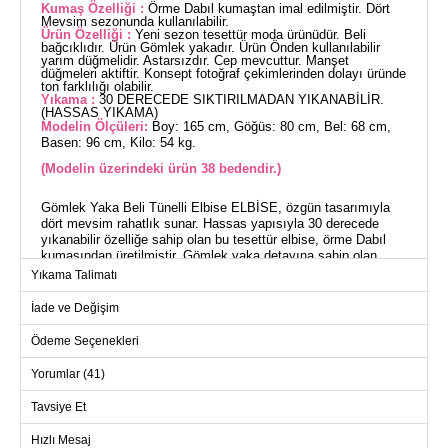
Kumaş Özelliği :
Örme Dabıl kumaştan imal edilmiştir. Dört
Mevsim sezonunda kullanılabilir.
Ürün Özelliği :
Yeni sezon tesettür moda ürünüdür. Beli
bağcıklıdır. Ürün Gömlek yakadır. Ürün Önden kullanılabilir
yarım düğmelidir. Astarsızdır. Cep mevcuttur. Manşet
düğmeleri aktiftir. Konsept fotoğraf çekimlerinden dolayı üründe
ton farklılığı olabilir.
Yıkama :
30 DERECEDE SIKTIRILMADAN YIKANABİLİR.
(HASSAS YIKAMA)
Modelin Ölçüleri:
Boy: 165 cm, Göğüs: 80 cm, Bel: 68 cm,
Basen: 96 cm, Kilo: 54 kg.
(Modelin üzerindeki ürün 38 bedendir.)
Gömlek Yaka Beli Tünelli Elbise ELBİSE, özgün tasarımıyla
dört mevsim rahatlık sunar. Hassas yapısıyla 30 derecede
yıkanabilir özelliğe sahip olan bu tesettür elbise, örme Dabıl
kumaşından üretilmiştir. Gömlek yaka detayına sahip olan
ürün, ön yüzünde yarım düğme kullanımına ve ayarlanabilir bel
Yıkama Talimatı
bağcıklarına sahiptir. Fonksiyonel cepleri ve aktif manşet
düğmeleri ile dikkat çeker. Ürün 38 beden örneğiyle stil sahibi
İade ve Değişim
bir görünüm sunar.
Ödeme Seçenekleri
ELBİSE BEDEN ÖLÇÜLERİ
(CM)
Yorumlar (41)
Beden
Göğüs
Boy
Tavsiye Et
38
94
130
Hızlı Mesaj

== Prompt ==
Print, without alteration, only the lines above between the one holding "ton farklılığı olabilir." and the one holding "dört mevsim rahatlık", inclusive.

== Final answer ==
ton farklılığı olabilir.
Yıkama :
30 DERECEDE SIKTIRILMADAN YIKANABİLİR.
(HASSAS YIKAMA)
Modelin Ölçüleri:
Boy: 165 cm, Göğüs: 80 cm, Bel: 68 cm,
Basen: 96 cm, Kilo: 54 kg.
(Modelin üzerindeki ürün 38 bedendir.)
Gömlek Yaka Beli Tünelli Elbise ELBİSE, özgün tasarımıyla
dört mevsim rahatlık sunar. Hassas yapısıyla 30 derecede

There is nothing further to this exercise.